The Supreme Court has agreed to hear challenges to life sentences without parole for teenage murderers, in Miller v. Alabama and Jackson v. Hobbs, two cases in which teen killers argue that such sentences always violate the Eighth Amendment’s ban on cruel and unusual punishment, no matter how horrible the crime. 

In Graham v. Florida (2010), the Supreme Court, in a 5-to-4 vote citing “international opinion,” outlawed life imprisonment without parole for juveniles who commit rape, torture, and other non-homicide crimes, ruling that such sentences violate the U.S. Constitution’s Eighth Amendment. In Roper v. Simmons (2005),  the Supreme Court struck down the death penalty for juveniles in all cases, including homicide cases, citing the “overwhelming weight of international opinion against the juvenile death penalty,” although its ruling cited the existence, as a reasonable alternative to the death penalty, of the “punishment of life imprisonment without the possibility of parole,” which was “itself a severe sanction.”

Left-wing lawyers would like to ban life sentences even for adults who repeatedly torture other people to death. Earlier, New Zealand was pressured to end life without parole for adults who commit “the worst” murders, based on a supposed rule of “customary international law” against life imprisonment without parole. Citing Spanish law and supposed international human-rights norms, Spain now refuses to extradite terrorists who plot mass murder to the United States unless the U.S. agrees not to seek life imprisonment without parole.

In relying on “international opinion” to decide the case, the Supreme Court set a dangerous precedent for civil liberties, since foreign legal systems and international lawyers are often hostile to free speech, religious freedom, and other basic civil liberties, and the right of homeowners to defend themselves against criminals by wielding a knife or gun in self-defense. The U.N. Human Rights Council says there is no human right to self-defense, and that, quite the contrary, international human rights norms require “very severe gun control.”

The libertarian Cato Institute, which frequently files amicus briefs in the Supreme Court seeking to promote civil liberties and privacy rights, joined an amicus brief in the Graham case asking the court not to rely on “international norms,” since doing so would “undermine the democratic process and rule of law, casting considerable uncertainty over many U.S. laws.”   The Competitive Enterprise Institute also joined that brief.

Opposition to life sentences is based heavily on snob appeal, sanctimony, and contempt for the unwashed masses.
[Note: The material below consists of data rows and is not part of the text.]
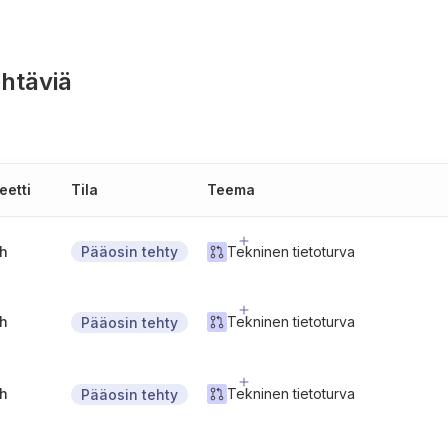
htäviä
eetti
Tila
Teema
gh
Tekninen tietoturva
Pääosin tehty
gh
Tekninen tietoturva
Pääosin tehty
gh
Tekninen tietoturva
Pääosin tehty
Eighth Amendment challenges to life sentences are based on supposedly  “evolving” notions of decency that are not in fact shared by most contemporary Americans, who continue to support both life sentences and the death penalty in public opinion polls; and on “international” norms against life imprisonment that conflict with their own country’s practices and values.
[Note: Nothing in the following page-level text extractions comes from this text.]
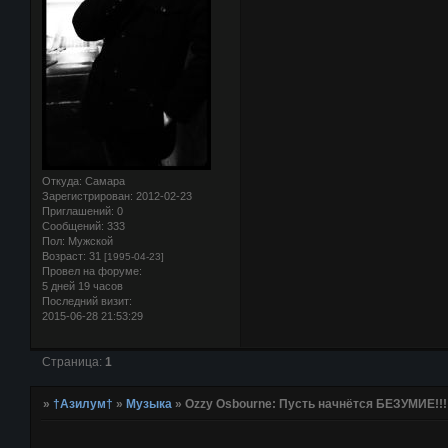
Откуда:
Самара
Зарегистрирован
: 2012-02-23
Приглашений:
0
Сообщений:
333
Пол:
Мужской
Возраст:
31
[1995-04-23]
Провел на форуме:
5 дней 19 часов
Последний визит:
2015-06-28 21:53:29
Страница:
1
»
†Азилум†
»
Музыка
»
Ozzy Osbourne: Пусть начнётся БЕЗУМИЕ!!!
By citing “evolving” notions of decency, and “international opinion,” left-wing lawyers get to feel morally superior to their fellow citizens, and get to view themselves as being more cosmopolitan and highly evolved than the average peon. It makes them feel sophisticated and refined to argue that society should forgive and parole violent criminals who have supposedly “rehabilitated” themselves (even though many “model inmates” have gone on to commit horrible crimes after being released on parole — seldom against wealthy lawyers).   These sanctimonious lawyers have forgotten the wisdom of the great Athenian lawgiver Solon, who observed that true justice will not be achieved until those who have not been victimized by crime are just as indignant as those who were victimized. As Midrash sagely notes, “He who is kind to the cruel is cruel to the kind.”

Courts should not rely on “international opinion” to decide cases, since it is vague and manipulable. So-called international law is applied selectively by lawyers and judges, who cite real or imagined “international law” to push the ideological goals they support, while ignoring actual international court rulings they don’t like, like foreign court rulings barring punitive damages or limiting damages under the Warsaw Convention (as in Olympic Airways v. Husain).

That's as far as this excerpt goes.